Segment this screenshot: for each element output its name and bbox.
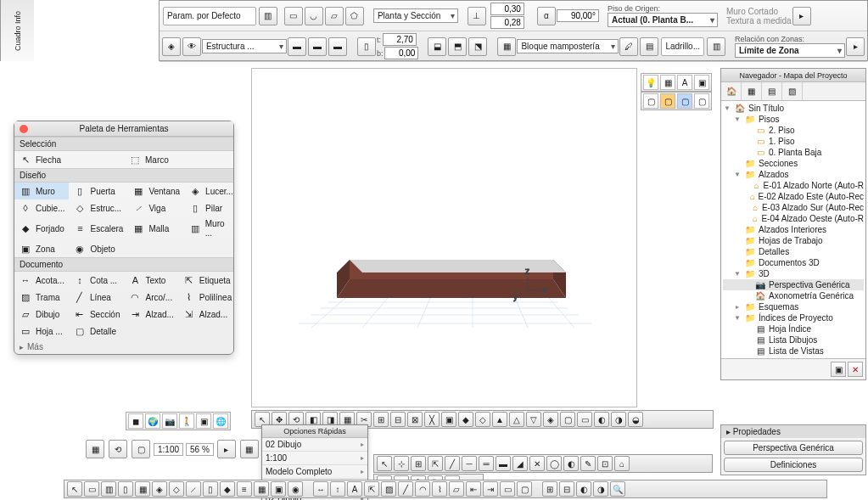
dt-icon[interactable]: ▬ [496,456,511,471]
mt-icon[interactable]: ⊟ [390,412,406,427]
bt-icon[interactable]: ⊟ [559,481,574,497]
tool-arco[interactable]: ◠Arco/... [124,289,177,306]
tool-muro[interactable]: ▥Muro [14,183,69,199]
dt-icon[interactable]: ◯ [546,456,562,471]
tool-estructura[interactable]: ◇Estruc... [69,199,127,216]
tool-seccion[interactable]: ⇤Sección [69,306,125,323]
mini-grid-icon[interactable]: ▦ [660,75,675,90]
bt-icon[interactable]: ⇤ [466,481,481,497]
tool-alzado-int[interactable]: ⇲Alzad... [178,306,236,323]
bt-icon[interactable]: ▱ [449,481,464,497]
geometry-curved-icon[interactable]: ◡ [305,7,323,25]
profile-2-icon[interactable]: ⬒ [448,37,467,56]
mt-icon[interactable]: ◒ [628,412,643,427]
mt-icon[interactable]: ◑ [611,412,626,427]
column-icon[interactable]: ⊥ [468,7,486,25]
wall-tool-icon[interactable]: ▥ [259,7,277,25]
bt-icon[interactable]: 🔍 [610,481,625,497]
palette-more[interactable]: Más [14,340,233,354]
bloque-combo[interactable]: Bloque mampostería [517,39,619,53]
tree-e02[interactable]: ⌂E-02 Alzado Este (Auto-Rec [723,191,864,202]
mini-e2-icon[interactable]: ▢ [660,93,675,109]
bt-icon[interactable]: ◇ [169,481,184,497]
mt-icon[interactable]: ◆ [458,412,473,427]
zona-combo[interactable]: Límite de Zona [735,43,845,58]
bt-icon[interactable]: ⇥ [483,481,498,497]
tool-ventana[interactable]: ▦Ventana [127,183,184,199]
tree-hoja-idx[interactable]: ▤Hoja Índice [723,323,864,334]
delete-view-icon[interactable]: ✕ [848,362,863,377]
mt-icon[interactable]: ◐ [594,412,609,427]
mini-e1-icon[interactable]: ▢ [643,93,658,109]
mt-icon[interactable]: ▣ [441,412,456,427]
tool-polilinea[interactable]: ⌇Polilínea [178,289,236,306]
dt-icon[interactable]: ✎ [580,456,596,471]
nav-tab-2[interactable]: ▦ [742,82,762,100]
mt-icon[interactable]: ▲ [492,412,507,427]
3d-nav-icon[interactable]: 🌍 [145,413,160,429]
status-zoom[interactable]: 56 % [186,443,214,456]
dt-icon[interactable]: ◢ [512,456,528,471]
bt-icon[interactable]: ◐ [576,481,591,497]
floorplan-section-combo[interactable]: Planta y Sección [373,8,458,23]
bt-icon[interactable]: ▥ [101,481,116,497]
tree-indices[interactable]: ▼📁Índices de Proyecto [723,312,864,323]
new-view-icon[interactable]: ▣ [831,362,846,377]
tool-zona[interactable]: ▣Zona [14,240,69,257]
tree-e03[interactable]: ⌂E-03 Alzado Sur (Auto-Rec [723,202,864,213]
tool-alzado[interactable]: ⇥Alzad... [124,306,177,323]
surface-icon[interactable]: ▤ [640,37,658,56]
mt-icon[interactable]: ▢ [560,412,575,427]
tree-p1[interactable]: ▭1. Piso [723,136,864,147]
tree-pisos[interactable]: ▼📁Pisos [723,114,864,125]
bt-icon[interactable]: ⊞ [542,481,557,497]
properties-def[interactable]: Definiciones [724,458,863,472]
status-icon[interactable]: ▸ [217,440,236,458]
ref-line-3-icon[interactable]: ▬ [328,37,347,56]
layer-icon[interactable]: ◈ [162,37,181,56]
bt-icon[interactable]: ↖ [67,481,82,497]
dt-icon[interactable]: ⊞ [411,456,426,471]
tool-flecha[interactable]: ↖Flecha [14,151,124,168]
tree-secciones[interactable]: 📁Secciones [723,158,864,169]
boundary-icon[interactable]: ▥ [707,37,725,56]
profile-1-icon[interactable]: ⬓ [428,37,446,56]
tool-dibujo[interactable]: ▱Dibujo [14,306,69,323]
tree-e01[interactable]: ⌂E-01 Alzado Norte (Auto-R [723,180,864,191]
3d-cube-icon[interactable]: ◼ [128,413,143,429]
3d-viewport[interactable]: z x y [251,68,637,407]
tree-esquemas[interactable]: ▸📁Esquemas [723,301,864,312]
tool-malla[interactable]: ▦Malla [127,216,184,240]
dt-icon[interactable]: ⇱ [428,456,443,471]
bt-icon[interactable]: ⌇ [432,481,447,497]
pen-icon[interactable]: 🖊 [619,37,638,56]
bt-icon[interactable]: ◈ [152,481,167,497]
height-icon[interactable]: ▯ [357,37,376,56]
dt-icon[interactable]: ─ [462,456,477,471]
bt-icon[interactable]: ↔ [313,481,328,497]
close-icon[interactable] [20,125,28,133]
bt-icon[interactable]: ↕ [330,481,345,497]
profile-3-icon[interactable]: ⬔ [468,37,487,56]
piso-origen-combo[interactable]: Actual (0. Planta B... [608,13,718,27]
mt-icon[interactable]: △ [509,412,524,427]
tree-hojas[interactable]: 📁Hojas de Trabajo [723,235,864,246]
tool-linea[interactable]: ╱Línea [69,289,125,306]
tool-cota[interactable]: ↕Cota ... [69,272,125,289]
param-default[interactable]: Param. por Defecto [163,7,256,25]
mt-icon[interactable]: ⊠ [407,412,423,427]
bt-icon[interactable]: ▭ [500,481,515,497]
tool-escalera[interactable]: ≡Escalera [69,216,127,240]
top-val-1[interactable] [490,3,524,15]
tool-objeto[interactable]: ◉Objeto [69,240,127,257]
angle-icon[interactable]: α [537,7,556,25]
3d-walk-icon[interactable]: 🚶 [179,413,194,429]
bt-icon[interactable]: ⇱ [364,481,379,497]
estructura-combo[interactable]: Estructura ... [202,39,287,53]
dt-icon[interactable]: ⊹ [394,456,409,471]
bt-icon[interactable]: ◑ [593,481,608,497]
bt-icon[interactable]: ⟋ [186,481,201,497]
dt-icon[interactable]: ⊡ [597,456,613,471]
dt-icon[interactable]: ✕ [529,456,545,471]
tool-hoja[interactable]: ▭Hoja ... [14,323,69,340]
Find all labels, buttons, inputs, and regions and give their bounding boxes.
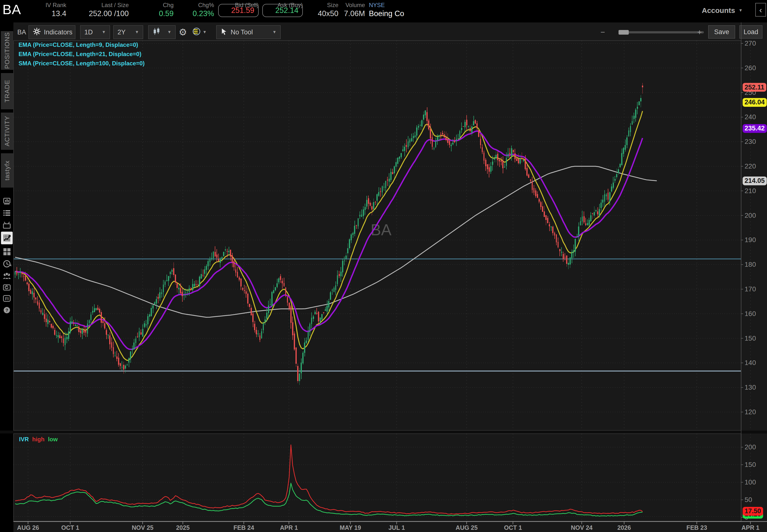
------------------------
For this exercise, copy the entries above exactly and skip any picture.

• _Response area_:
Segment this screenshot: for each element output its name and bbox.
dt-icon[interactable]: ▬ [496,456,511,471]
mt-icon[interactable]: ⊟ [390,412,406,427]
bt-icon[interactable]: ⊟ [559,481,574,497]
tool-arco[interactable]: ◠Arco/... [124,289,177,306]
tool-muro[interactable]: ▥Muro [14,183,69,199]
dt-icon[interactable]: ◯ [546,456,562,471]
tool-estructura[interactable]: ◇Estruc... [69,199,127,216]
tool-seccion[interactable]: ⇤Sección [69,306,125,323]
mini-grid-icon[interactable]: ▦ [660,75,675,90]
bt-icon[interactable]: ⇤ [466,481,481,497]
tool-alzado-int[interactable]: ⇲Alzad... [178,306,236,323]
bt-icon[interactable]: ▱ [449,481,464,497]
geometry-curved-icon[interactable]: ◡ [305,7,323,25]
profile-2-icon[interactable]: ⬒ [448,37,467,56]
mt-icon[interactable]: ◒ [628,412,643,427]
mt-icon[interactable]: ◑ [611,412,626,427]
column-icon[interactable]: ⊥ [468,7,486,25]
wall-tool-icon[interactable]: ▥ [259,7,277,25]
bt-icon[interactable]: 🔍 [610,481,625,497]
palette-more[interactable]: Más [14,340,233,354]
bloque-combo[interactable]: Bloque mampostería [517,39,619,53]
tree-e02[interactable]: ⌂E-02 Alzado Este (Auto-Rec [723,191,864,202]
mini-e2-icon[interactable]: ▢ [660,93,675,109]
bt-icon[interactable]: ◇ [169,481,184,497]
mt-icon[interactable]: ◆ [458,412,473,427]
zona-combo[interactable]: Límite de Zona [735,43,845,58]
bt-icon[interactable]: ⇥ [483,481,498,497]
tool-ventana[interactable]: ▦Ventana [127,183,184,199]
tree-hoja-idx[interactable]: ▤Hoja Índice [723,323,864,334]
delete-view-icon[interactable]: ✕ [848,362,863,377]
mt-icon[interactable]: ◐ [594,412,609,427]
mini-e1-icon[interactable]: ▢ [643,93,658,109]
mt-icon[interactable]: ▣ [441,412,456,427]
tool-polilinea[interactable]: ⌇Polilínea [178,289,236,306]
dt-icon[interactable]: ✎ [580,456,596,471]
nav-tab-2[interactable]: ▦ [742,82,762,100]
mt-icon[interactable]: ▲ [492,412,507,427]
3d-nav-icon[interactable]: 🌍 [145,413,160,429]
status-zoom[interactable]: 56 % [186,443,214,456]
dt-icon[interactable]: ◢ [512,456,528,471]
bt-icon[interactable]: ◐ [576,481,591,497]
floorplan-section-combo[interactable]: Planta y Sección [373,8,458,23]
bt-icon[interactable]: ▥ [101,481,116,497]
tree-indices[interactable]: ▼📁Índices de Proyecto [723,312,864,323]
new-view-icon[interactable]: ▣ [831,362,846,377]
tool-zona[interactable]: ▣Zona [14,240,69,257]
tree-e03[interactable]: ⌂E-03 Alzado Sur (Auto-Rec [723,202,864,213]
tool-alzado[interactable]: ⇥Alzad... [124,306,177,323]
surface-icon[interactable]: ▤ [640,37,658,56]
mt-icon[interactable]: ▢ [560,412,575,427]
tree-p1[interactable]: ▭1. Piso [723,136,864,147]
tree-pisos[interactable]: ▼📁Pisos [723,114,864,125]
bt-icon[interactable]: ⊞ [542,481,557,497]
properties-def[interactable]: Definiciones [724,458,863,472]
status-icon[interactable]: ▸ [217,440,236,458]
ref-line-3-icon[interactable]: ▬ [328,37,347,56]
layer-icon[interactable]: ◈ [162,37,181,56]
bt-icon[interactable]: ↖ [67,481,82,497]
dt-icon[interactable]: ⊞ [411,456,426,471]
tool-flecha[interactable]: ↖Flecha [14,151,124,168]
tree-secciones[interactable]: 📁Secciones [723,158,864,169]
boundary-icon[interactable]: ▥ [707,37,725,56]
profile-1-icon[interactable]: ⬓ [428,37,446,56]
tool-dibujo[interactable]: ▱Dibujo [14,306,69,323]
tree-e01[interactable]: ⌂E-01 Alzado Norte (Auto-R [723,180,864,191]
3d-cube-icon[interactable]: ◼ [128,413,143,429]
3d-viewport[interactable]: z x y [251,68,637,407]
tree-esquemas[interactable]: ▸📁Esquemas [723,301,864,312]
tool-malla[interactable]: ▦Malla [127,216,184,240]
dt-icon[interactable]: ⇱ [428,456,443,471]
bt-icon[interactable]: ⌇ [432,481,447,497]
pen-icon[interactable]: 🖊 [619,37,638,56]
bt-icon[interactable]: ◈ [152,481,167,497]
height-icon[interactable]: ▯ [357,37,376,56]
dt-icon[interactable]: ─ [462,456,477,471]
bt-icon[interactable]: ↔ [313,481,328,497]
close-icon[interactable] [20,125,28,133]
bt-icon[interactable]: ↕ [330,481,345,497]
profile-3-icon[interactable]: ⬔ [468,37,487,56]
piso-origen-combo[interactable]: Actual (0. Planta B... [608,13,718,27]
mt-icon[interactable]: △ [509,412,524,427]
tree-hojas[interactable]: 📁Hojas de Trabajo [723,235,864,246]
tool-linea[interactable]: ╱Línea [69,289,125,306]
tool-cota[interactable]: ↕Cota ... [69,272,125,289]
param-default[interactable]: Param. por Defecto [163,7,256,25]
mt-icon[interactable]: ⊠ [407,412,423,427]
bt-icon[interactable]: ▭ [500,481,515,497]
tool-escalera[interactable]: ≡Escalera [69,216,127,240]
top-val-1[interactable] [490,3,524,15]
tool-objeto[interactable]: ◉Objeto [69,240,127,257]
angle-icon[interactable]: α [537,7,556,25]
3d-walk-icon[interactable]: 🚶 [179,413,194,429]
bt-icon[interactable]: ⇱ [364,481,379,497]
estructura-combo[interactable]: Estructura ... [202,39,287,53]
dt-icon[interactable]: ⊹ [394,456,409,471]
bt-icon[interactable]: ◑ [593,481,608,497]
bt-icon[interactable]: ⟋ [186,481,201,497]
dt-icon[interactable]: ⊡ [597,456,613,471]
dt-icon[interactable]: ✕ [529,456,545,471]
tool-hoja[interactable]: ▭Hoja ... [14,323,69,340]
Find all labels, buttons, inputs, and regions and give their bounding boxes.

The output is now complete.